Nina esquisse un sourire gêné et le remercie à voix basse.

   Peu de temps après le départ de l’inspecteur, le petit groupe apprend que Gabriel est renvoyé de l’Université avec effet immédiat.

   - Je ne me serais pas attendu à moins que ça, déclare Simon. Il n’a eu que ce qu’il méritait.

   - Que va-t-il se passer pour Royalty ? s’interroge Nina.

  - Ne t’inquiète pas pour eux, réplique Michaël.
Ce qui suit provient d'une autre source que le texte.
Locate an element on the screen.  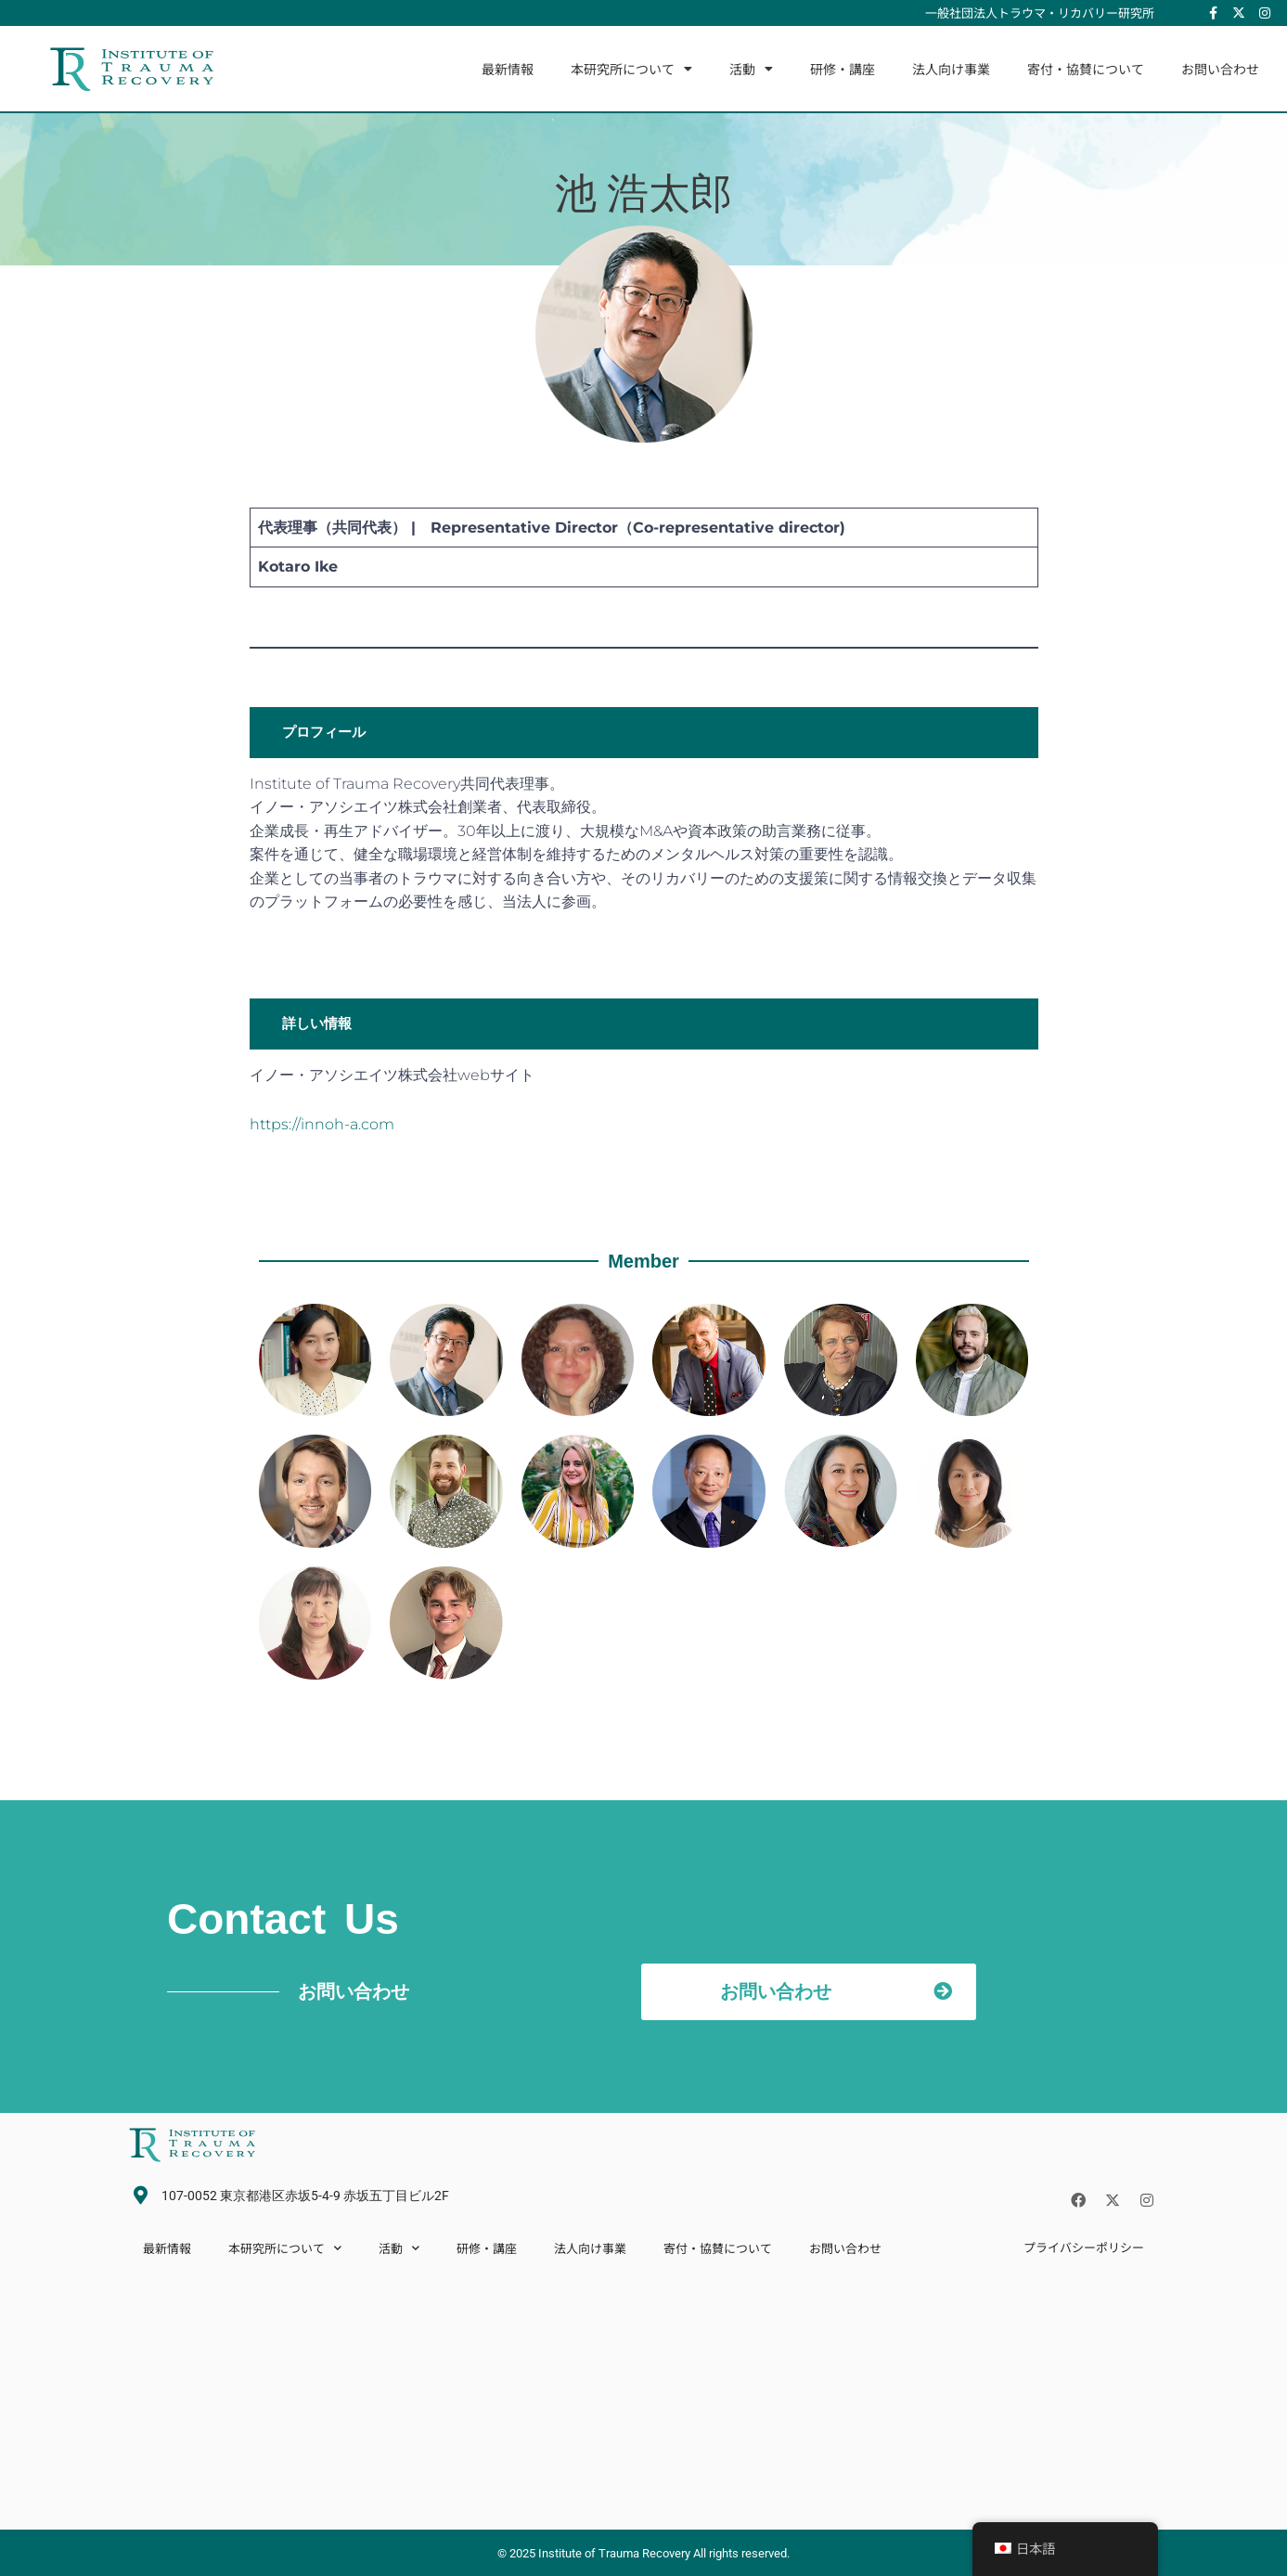 プライバシーポリシー is located at coordinates (1083, 2247).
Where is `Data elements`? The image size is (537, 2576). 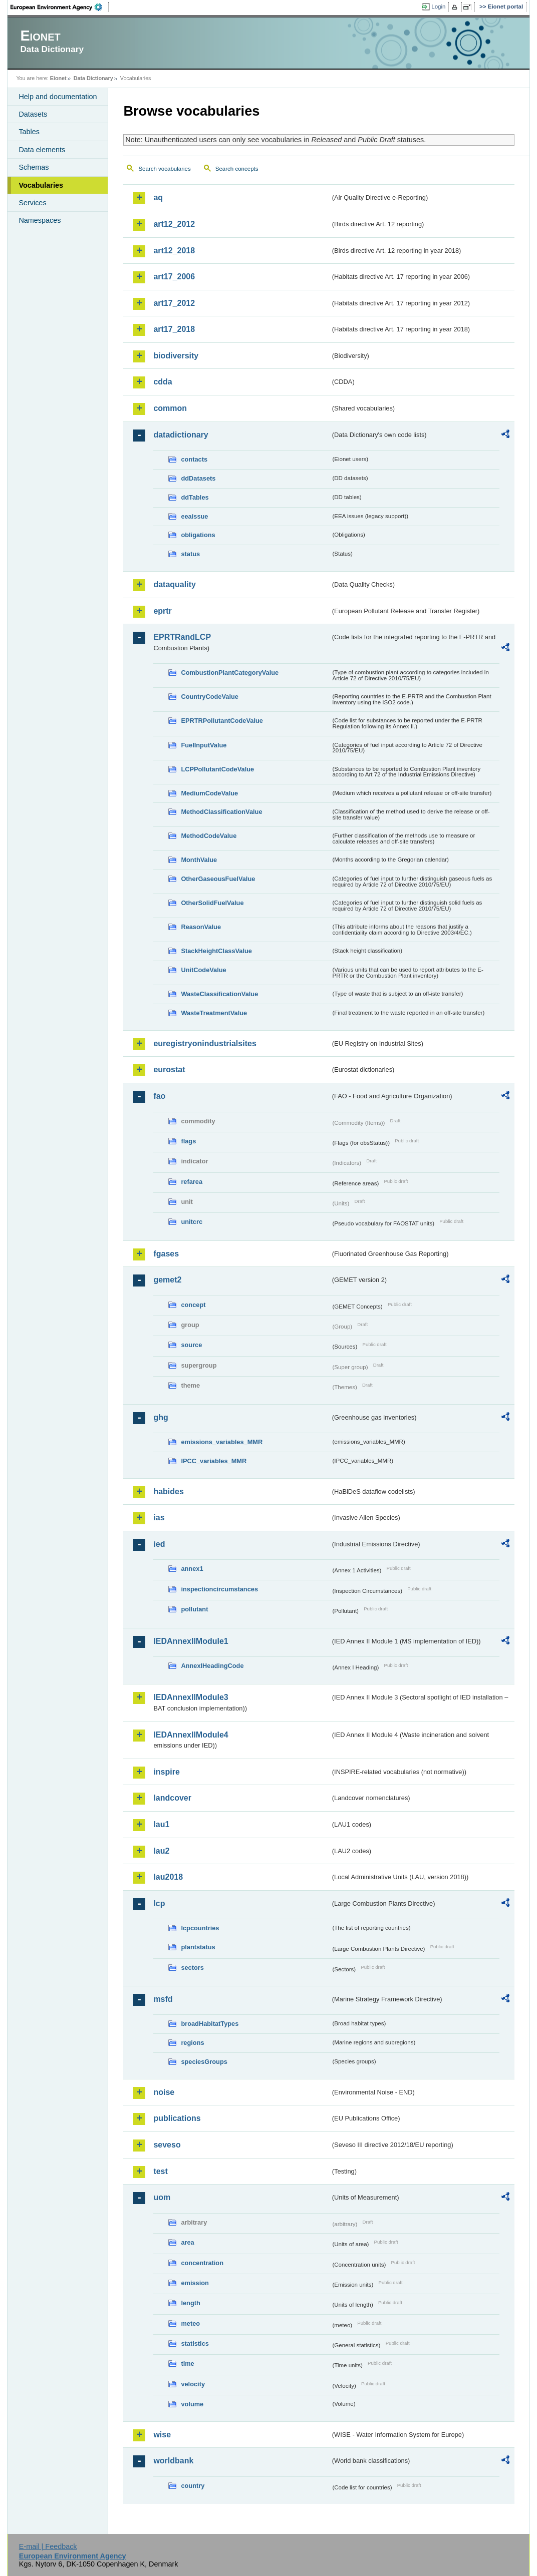 Data elements is located at coordinates (42, 150).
Ils trouveront bien vite un remplaçant et recommenceront de plus belle. Personne n’est irremplaçable.

   - En parlant de remplaçant… renchérit Simon. Il va falloir quelqu’un pour prendre le poste de Gabriel au bureau des plaintes.

Le visage de Michaël s’illumine d’un sourire plein d’arrière-pensées.

   - Je ne te promets rien ! coupe tout de suite Simon. Mais bien sûr que je présenterai ton dossier au professeur Tavernier. C’est de toute façon lui qui prendra la décision finale.

   - Ce serait génial ! s’enthousiasme le jeune homme. Bon pour te remercier et fêter ces bonnes nouvelles, je vous offre la première tournée de bières au Croc’ tout à l’heure ! Il y a une soirée « no pression ».

   - « No pression » ? s’étonne Nina. C’est quoi le concept cette fois ?

   - Aucune idée ! s’exclame Michaël. Mais je compte sur vous pour venir le découvrir !

Le jeune homme leur lance un clin d’œil et s’installe dans le canapé en sifflotant, alors que Simon et Nina retournent à leur bureau.